-- SOURCE RECORDS follows --

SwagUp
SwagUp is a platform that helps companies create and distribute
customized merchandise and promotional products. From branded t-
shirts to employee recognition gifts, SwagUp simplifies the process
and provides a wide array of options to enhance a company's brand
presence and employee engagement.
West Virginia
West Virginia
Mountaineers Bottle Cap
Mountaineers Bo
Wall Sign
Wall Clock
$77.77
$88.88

-- SOURCE RECORDS concluded --
-- SOURCE RECORDS follows --

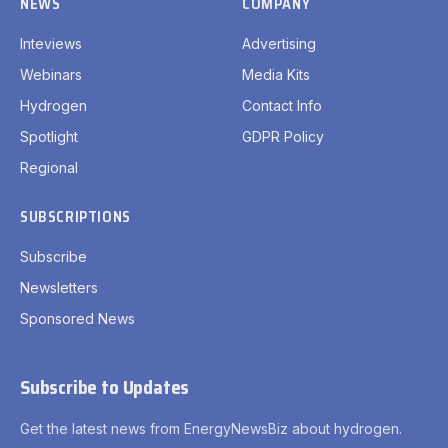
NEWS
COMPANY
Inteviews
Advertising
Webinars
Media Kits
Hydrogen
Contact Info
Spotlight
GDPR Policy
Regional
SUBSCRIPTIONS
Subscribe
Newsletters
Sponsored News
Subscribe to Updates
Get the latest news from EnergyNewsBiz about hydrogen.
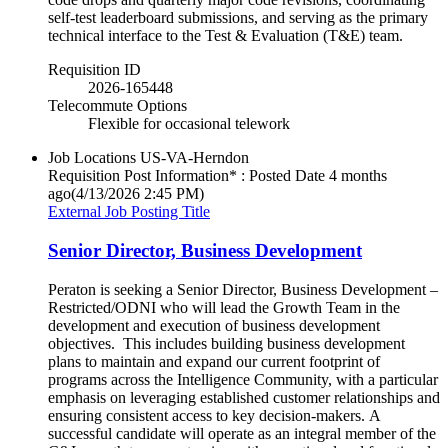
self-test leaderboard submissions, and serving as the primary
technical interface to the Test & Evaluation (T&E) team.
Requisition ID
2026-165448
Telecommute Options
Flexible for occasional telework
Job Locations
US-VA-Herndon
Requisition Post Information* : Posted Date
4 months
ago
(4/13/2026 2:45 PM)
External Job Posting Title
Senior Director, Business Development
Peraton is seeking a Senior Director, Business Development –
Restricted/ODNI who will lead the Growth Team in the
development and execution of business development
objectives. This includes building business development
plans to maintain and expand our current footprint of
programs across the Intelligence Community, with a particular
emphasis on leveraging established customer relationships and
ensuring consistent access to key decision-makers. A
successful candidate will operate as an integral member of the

-- SOURCE RECORDS concluded --
-- SOURCE RECORDS follows --

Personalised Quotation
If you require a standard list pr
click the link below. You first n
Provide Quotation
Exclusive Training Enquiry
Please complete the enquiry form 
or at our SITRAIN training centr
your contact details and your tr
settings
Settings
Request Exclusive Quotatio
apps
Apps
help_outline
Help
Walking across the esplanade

-- SOURCE RECORDS concluded --

## EXERCISE PROMPT
Between and including the line with "Subscribe to Updates" and the line with "programs across the", repeat every line exactly as it appears above, with pictures left out.

## RESULT OF THE EXERCISE
Subscribe to Updates
Get the latest news from EnergyNewsBiz about hydrogen.
self-test leaderboard submissions, and serving as the primary
technical interface to the Test & Evaluation (T&E) team.
Requisition ID
2026-165448
Telecommute Options
Flexible for occasional telework
Job Locations
US-VA-Herndon
Requisition Post Information* : Posted Date
4 months
ago
(4/13/2026 2:45 PM)
External Job Posting Title
Senior Director, Business Development
Peraton is seeking a Senior Director, Business Development –
Restricted/ODNI who will lead the Growth Team in the
development and execution of business development
objectives. This includes building business development
plans to maintain and expand our current footprint of
programs across the Intelligence Community, with a particular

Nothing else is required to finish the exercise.